Non, il ne le pourrait pas, réalisa-t-il. Il ne pourrait emmener Amelina sans l’autorisation de Jehanne. Maintenant qu’elle avait été rendue à sa mère, celle-ci avait recouvré tous ses droits sur elle et Daniel perdait les siens. Il n’était que son oncle. Il n’était plus de sa responsabilité de veiller sur sa vie. Il s’accouda au parapet, pris d’un vertige. Autrefois, il avait ardemment désiré cette situation, remettre Amelina en sécurité dans sa famille et se délivrer de cette responsabilité. Mais il s’était avéré son dernier protecteur, du moins l’avait-il cru. Il n’avait été que trop heureux finalement, se dit-il avec remords, d’embrasser à plein le rôle de père. Il avait passé sa vie avec elle, l’avait nourrie, éduquée, appris à lire, aidé à grandir. Il l’avait prise avec lui au moment de partir en pèlerinage parce qu’ils étaient devenus un bloc, une famille. Il n’avait jamais pris conscience de ce qu’il avait acquis et moins encore qu’il pouvait en être dépossédé. Un terrible sentiment de perte et de solitude lui contracta l’estomac. Il avait promis pourtant à Amelina qu’ils ne seraient plus séparés et avait déjà failli à sa promesse une fois. Quel rôle pouvait-il avoir auprès d’elle désormais ? Quoi qu’il en fût, il devait rester où Amelina demeurait, même si c’était au château d’Autremont. Il balaya d’un regard circulaire l’intérieur de la forteresse. Trop de souvenirs trop lourds le liaient à cet endroit. Il aurait voulu le quitter à jamais. La liberté retrouvée prenait soudain un goût amer. Il s’en voulut. Comme il était ingrat envers le sort qui lui rendait tout !

Il avait envie de retrouver Amelina et la serrer de nouveau dans ces bras. Mais elle devinerait que quelque chose n’allait pas et il ne voulait pas lui montrer son anxiété. Il avait besoin d’un moment pour réfléchir, méditer. Le meilleur endroit qu’il connût pour cela était la chapelle, précisément le petit oratoire où reposait l’icône de Marie, sous laquelle il avait été alité pendant son adolescence. Il avait pris l’habitude depuis l’époque où la Vierge l’avait sauvé de la rage de prier auprès d’elle toutes les fois que quelque chose le tourmentait.

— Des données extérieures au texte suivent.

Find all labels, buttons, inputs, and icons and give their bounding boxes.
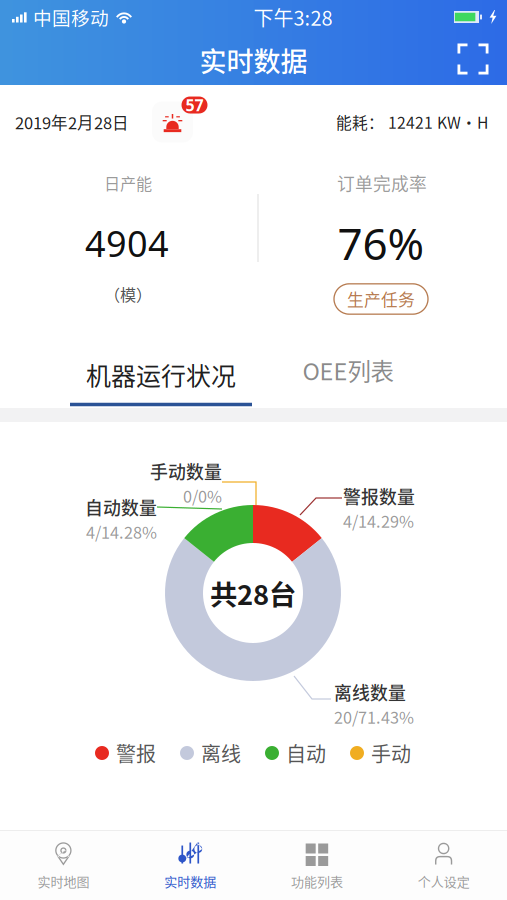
- staticText: （模）: [104, 282, 152, 306]
- button[interactable]: 报警: [150, 95, 206, 149]
- staticText: 警报数量: [343, 483, 415, 509]
- staticText: 实时数据: [164, 872, 216, 890]
- staticText: 4904: [85, 219, 169, 267]
- staticText: OEE列表: [302, 353, 394, 387]
- staticText: 机器运行状况: [86, 357, 236, 393]
- staticText: 自动数量: [85, 494, 157, 520]
- staticText: 离线: [201, 738, 241, 768]
- staticText: 能耗： 12421 KW·H: [336, 111, 488, 133]
- button[interactable]: 扫一扫: [458, 44, 488, 74]
- button[interactable]: 实时地图: [0, 830, 127, 900]
- staticText: 中国移动: [33, 4, 109, 30]
- staticText: 实时数据: [200, 40, 308, 80]
- button[interactable]: 个人设定: [380, 830, 507, 900]
- staticText: 4/14.28%: [86, 520, 157, 544]
- staticText: 共28台: [210, 573, 296, 613]
- button[interactable]: 功能列表: [254, 830, 380, 900]
- staticText: 订单完成率: [337, 170, 427, 196]
- button[interactable]: 机器运行状况: [70, 357, 252, 407]
- staticText: 手动数量: [150, 458, 222, 484]
- staticText: 功能列表: [291, 872, 343, 890]
- staticText: 下午3:28: [254, 2, 332, 32]
- staticText: 警报: [116, 738, 156, 768]
- staticText: 手动: [371, 738, 411, 768]
- staticText: 20/71.43%: [334, 705, 414, 728]
- staticText: 76%: [338, 214, 424, 272]
- staticText: 实时地图: [37, 872, 89, 890]
- staticText: 4/14.29%: [343, 509, 414, 532]
- staticText: 离线数量: [334, 679, 406, 705]
- staticText: 自动: [286, 738, 326, 768]
- button[interactable]: 实时数据: [127, 830, 254, 900]
- staticText: 日产能: [104, 171, 152, 195]
- staticText: 2019年2月28日: [15, 110, 129, 134]
- button[interactable]: 生产任务: [334, 284, 428, 314]
- button[interactable]: OEE列表: [288, 350, 408, 390]
- staticText: 生产任务: [347, 287, 415, 311]
- staticText: 0/0%: [183, 484, 222, 508]
- staticText: 57: [186, 94, 204, 116]
- staticText: 个人设定: [418, 872, 470, 890]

Alors qu’il commençait à s’éloigner de sa position contre les remparts, il s’aperçut que quelqu’un le suivait. Sans s’efforcer à beaucoup de discrétion, d’ailleurs : quand Daniel se retourna pour le regarder droit dans les yeux, il eut une mine un peu confuse, mais pas désolée. C’était Tourse, l’ancien fauconnier. Il s’approcha pour s’expliquer.

– Dame Jehanne a ordonné que je veille sur vous, messire. Ne le prenez pas mal. Je m’efforcerai de ne pas vous gêner.

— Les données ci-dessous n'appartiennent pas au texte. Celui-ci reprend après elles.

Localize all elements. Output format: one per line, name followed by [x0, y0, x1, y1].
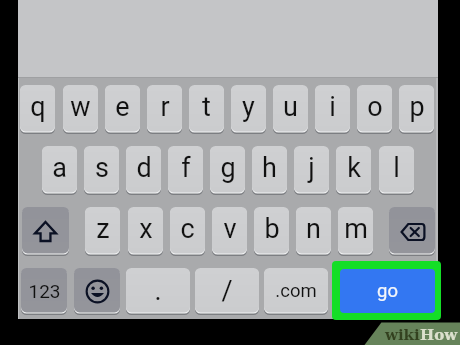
staticText: f	[181, 152, 191, 184]
staticText: y	[242, 91, 255, 123]
button[interactable]: r	[147, 85, 182, 134]
staticText: o	[367, 91, 383, 123]
staticText: a	[52, 152, 67, 184]
button[interactable]: u	[273, 85, 308, 134]
button[interactable]: k	[336, 146, 371, 195]
button[interactable]: s	[84, 146, 119, 195]
button[interactable]: y	[231, 85, 266, 134]
staticText: x	[139, 213, 153, 245]
staticText: u	[283, 91, 298, 123]
staticText: k	[347, 152, 361, 184]
staticText: /	[221, 275, 233, 307]
button[interactable]: Emoji	[74, 268, 120, 315]
button[interactable]: n	[296, 207, 331, 256]
button[interactable]: q	[20, 85, 55, 134]
button[interactable]: Shift	[22, 207, 69, 256]
button[interactable]: t	[189, 85, 224, 134]
staticText: n	[306, 213, 321, 245]
button[interactable]: d	[126, 146, 161, 195]
staticText: m	[344, 213, 368, 245]
button[interactable]: w	[63, 85, 98, 134]
button[interactable]: v	[212, 207, 247, 256]
button[interactable]: p	[399, 85, 434, 134]
staticText: How	[420, 326, 458, 344]
staticText: h	[262, 152, 277, 184]
button[interactable]: h	[252, 146, 287, 195]
button[interactable]: .	[126, 268, 190, 315]
staticText: s	[95, 152, 109, 184]
staticText: .com	[275, 280, 317, 302]
button[interactable]: o	[357, 85, 392, 134]
staticText: p	[409, 91, 425, 123]
staticText: z	[96, 213, 110, 245]
staticText: t	[202, 91, 211, 123]
staticText: .	[154, 275, 162, 307]
button[interactable]: Backspace	[389, 207, 435, 256]
button[interactable]: 123	[21, 268, 67, 315]
staticText: go	[377, 280, 398, 302]
staticText: wiki	[385, 326, 420, 344]
staticText: 123	[28, 280, 61, 302]
staticText: j	[308, 152, 315, 184]
button[interactable]: z	[85, 207, 120, 256]
button[interactable]: j	[294, 146, 329, 195]
staticText: d	[136, 152, 152, 184]
button[interactable]: m	[338, 207, 373, 256]
staticText: l	[393, 152, 400, 184]
staticText: w	[70, 91, 91, 123]
staticText: r	[160, 91, 170, 123]
button[interactable]: i	[315, 85, 350, 134]
staticText: g	[220, 152, 236, 184]
button[interactable]: l	[379, 146, 414, 195]
button[interactable]: x	[128, 207, 163, 256]
staticText: b	[264, 213, 280, 245]
staticText: e	[115, 91, 130, 123]
button[interactable]: e	[105, 85, 140, 134]
button[interactable]: f	[168, 146, 203, 195]
button[interactable]: a	[42, 146, 77, 195]
staticText: q	[30, 91, 46, 123]
staticText: c	[180, 213, 195, 245]
button[interactable]: /	[195, 268, 259, 315]
button[interactable]: .com	[264, 268, 328, 315]
button[interactable]: g	[210, 146, 245, 195]
button[interactable]: b	[254, 207, 289, 256]
staticText: i	[329, 91, 336, 123]
staticText: v	[223, 213, 237, 245]
button[interactable]: go	[340, 269, 435, 313]
button[interactable]: c	[170, 207, 205, 256]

Daniel sourit. Tourse était un brave garçon, dans son souvenir. Il ne savait que penser du fait qu’on lui assignait un garde du corps – était-il donc devenu si important ? Il n’était pas certain que l’adresse de Tourse aux armes le rendit adéquat à ce rôle, mais après tout les années avaient passé pour lui aussi et Daniel ne connaissait pas son histoire. Encore un récit qu’il lui faudrait connaître, mais il devra attendre.

– Tu ne me gênes pas, assura-t-il. Mais je vais me rendre à la chapelle pour prier et je voudrais y être seul : tu peux m’attendre à l’entrée.